Message  PatrickB Ven 1 Nov - 18:16

Dilemme éducatif : peut-on donner tout à lire à un jeune ?

A l’occasion des vacances de Toussaint l’un de mes petits fils devait lire un livre proposé par sa prof de Français et recommandé par l’éducation nationale : « cris ».
Il a 14 ans en classe de 3ème. Poussé par la curiosité et par l’amour de la lecture je me suis emparé du livre et me voilà à le lire.
Oh stupeur, à la page 43, je tombe sur ce passage :

« Je me souviens que la dernière fois, ce qui m'avait le plus frappé, c'étaient les femmes dans la rue. Partout. Toutes habillées. Toutes parfumées. J'avais oublié. Oublié au point même de ne pas m'y être préparé. Je pensais tout simplement que cela n'existait plus. Mais elles étaient là. Elles remplissaient les rues. Je ne les quittais plus des yeux. Je les regardais toutes. Et tout au fond de moi naissait un désir que j'avais oublié. C'était comme si mon sexe avait dormi pendant des mois et qu'il se réveillait d'un coup. Je ne me souvenais plus de la sensation que cela faisait de sentir son sexe. Comme une partie de son corps. La plus vivante, la plus chaude, la plus tendue. J'avais oublié à force de ne m'en servir que pour pisser que l'on pouvait bander. Je regardais toutes ces femmes. Je les suivais. Et je faisais tout pour ne pas quitter du regard leur déhanchement. Ce que j'imaginais de la chute des reins. Le désir était là et il n'était pas question de s'y soustraire.
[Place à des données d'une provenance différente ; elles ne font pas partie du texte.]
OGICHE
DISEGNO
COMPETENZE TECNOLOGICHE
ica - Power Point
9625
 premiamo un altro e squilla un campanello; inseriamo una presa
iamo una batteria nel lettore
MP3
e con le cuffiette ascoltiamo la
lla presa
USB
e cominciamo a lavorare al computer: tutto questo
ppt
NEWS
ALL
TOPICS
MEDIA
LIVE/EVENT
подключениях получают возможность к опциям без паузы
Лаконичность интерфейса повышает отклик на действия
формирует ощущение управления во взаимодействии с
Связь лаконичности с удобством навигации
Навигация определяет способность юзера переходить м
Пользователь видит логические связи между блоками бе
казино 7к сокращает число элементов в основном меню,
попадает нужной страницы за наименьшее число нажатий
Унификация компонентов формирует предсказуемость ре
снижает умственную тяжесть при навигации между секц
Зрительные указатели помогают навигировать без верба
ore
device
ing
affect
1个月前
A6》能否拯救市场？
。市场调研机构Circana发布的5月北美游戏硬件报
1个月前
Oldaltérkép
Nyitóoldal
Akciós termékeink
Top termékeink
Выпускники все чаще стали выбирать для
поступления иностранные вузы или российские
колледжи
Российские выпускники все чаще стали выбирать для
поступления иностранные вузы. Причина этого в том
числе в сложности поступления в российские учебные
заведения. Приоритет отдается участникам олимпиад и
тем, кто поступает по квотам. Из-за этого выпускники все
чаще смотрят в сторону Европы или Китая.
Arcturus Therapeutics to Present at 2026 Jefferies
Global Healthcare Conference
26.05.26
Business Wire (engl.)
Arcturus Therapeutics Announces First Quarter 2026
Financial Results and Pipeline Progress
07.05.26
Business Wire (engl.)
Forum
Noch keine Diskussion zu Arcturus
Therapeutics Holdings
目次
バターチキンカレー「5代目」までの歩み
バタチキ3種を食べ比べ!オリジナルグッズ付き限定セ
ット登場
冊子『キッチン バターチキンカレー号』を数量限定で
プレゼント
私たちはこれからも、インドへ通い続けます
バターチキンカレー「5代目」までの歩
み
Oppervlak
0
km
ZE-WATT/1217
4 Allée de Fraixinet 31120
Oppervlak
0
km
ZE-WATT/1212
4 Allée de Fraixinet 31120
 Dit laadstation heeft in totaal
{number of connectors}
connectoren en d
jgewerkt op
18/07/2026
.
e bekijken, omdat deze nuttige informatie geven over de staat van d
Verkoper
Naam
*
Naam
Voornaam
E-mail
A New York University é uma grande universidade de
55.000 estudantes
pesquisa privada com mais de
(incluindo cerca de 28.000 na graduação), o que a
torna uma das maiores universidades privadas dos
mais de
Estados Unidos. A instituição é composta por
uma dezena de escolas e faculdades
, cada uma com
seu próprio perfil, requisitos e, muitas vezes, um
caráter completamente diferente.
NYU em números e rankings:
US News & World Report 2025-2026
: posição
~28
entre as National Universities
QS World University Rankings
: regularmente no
Il fallait assouvir la faim du nouveau-né. Je n'avais pas pensé à cela. J'étais venu à Paris avec l'unique souci de me reposer. De louer une chambre dans un hôtel et d'y dormir durant sept jours. Et je pensais que l'unique enjeu serait de trouver le sommeil et de m'y accrocher. J'avais établi des plans pour cela. J'étais prêt à m'assommer d'alcool pour dormir. Mais aux femmes, non, je n'avais pas pensé.
Imbécile que j'étais. Mon sexe s'était réveillé et il ne fallait plus penser dormir.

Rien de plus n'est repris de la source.